The answer must repeat every record exactly, with all pictures omitted.
THE DATA Start Marker
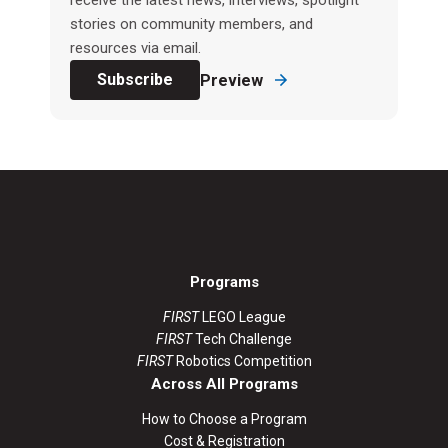
receive the latest news, interviews, spotlight
stories on community members, and
resources via email.
Subscribe
Preview
Programs
FIRST
LEGO League
FIRST
Tech Challenge
FIRST
Robotics Competition
Across All Programs
How to Choose a Program
Cost & Registration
THE DATA End Marker
### [WRITTEN REPLY]
receive the latest news, interviews, spotlight
stories on community members, and
resources via email.
Subscribe
Preview
Programs
FIRST
LEGO League
FIRST
Tech Challenge
FIRST
Robotics Competition
Across All Programs
How to Choose a Program
Cost & Registration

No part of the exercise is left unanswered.